The Acta-EVER Award is given annually in recognition of achievements in eye and vision research to a scientist selected alternately by the Board of Directors of the Acta Ophthalmologica Scandinavica Foundation and the Board of the European Association for Vision and Eye Research. It is handed out at the Congress of this Association and was initiated in 2006. The Award involves the right to give the Acta-EVER Honorary Lecture, and the recipient receives a silver medal that depicts professor Conrad Christian Carl Lundsgaard, the founder of Acta Ophthalmologica.

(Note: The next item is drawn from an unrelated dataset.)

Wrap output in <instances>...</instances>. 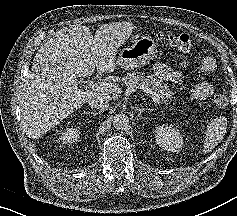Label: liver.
Returning <instances> with one entry per match:
<instances>
[{"mask_svg": "<svg viewBox=\"0 0 237 216\" xmlns=\"http://www.w3.org/2000/svg\"><path fill=\"white\" fill-rule=\"evenodd\" d=\"M114 46L95 43L90 28L71 26L45 42L38 51L22 88L24 124L31 135L47 133L86 104L94 92L106 87L83 89L78 78L95 70L108 75L116 69Z\"/></svg>", "mask_w": 237, "mask_h": 216, "instance_id": "liver-1", "label": "liver"}]
</instances>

No award was given in 2020 and 2021 because the Congress was changed to virtual.

| *2006 Professor Paul Sieving (United States) *2007 Professor Morten la Cour (Denmark) *2008 Professor Fridbert Jonasson (Iceland) *2009 Professor Jost Jonas (Germany) *2010 Professor Wolfgang Drexler (Germany) *2011 Professor Per Söderberg (Sweden) *2012 Professor Anders Heijl (Sweden) *2013 Professor Tero Kivelä (Finland) | *2014 Professor Neville Osborn (United Kingdom) *2015 Professor Russell G. Foster (United Kingdom) *2016 Professor John Greenwood (United Kingdom) *2017 Professor Leopold Schmetterer (Austria) *2018 Professor Gisèle Soubrane (France) *2019 Professor Martine J. Jager (The Netherlands) *2022 Professor Einar Stefánsson (Iceland) *2023 Professor Hannu Uusitalo (Finland) |

== Abstracting and indexing ==
The journal is indexed and abstracted in the following databases:

- Abstracts in Anthropology
- Academic Search
- Biological Abstracts
- BIOSIS Previews
- Chemical Abstracts Service
- CSA Biological Sciences Database
- Current Contents/Clinical Medicine
- EMBASE
- Index Medicus/MEDLINE/PubMed
- Index Veterinarius
- MEDLINE
- ProQuest databases
- Science Citation Index

According to the Journal Citation Reports, the journal has a 2025 impact factor of 3.00, ranking it 13th out of 62 journals in the category "Ophthalmology".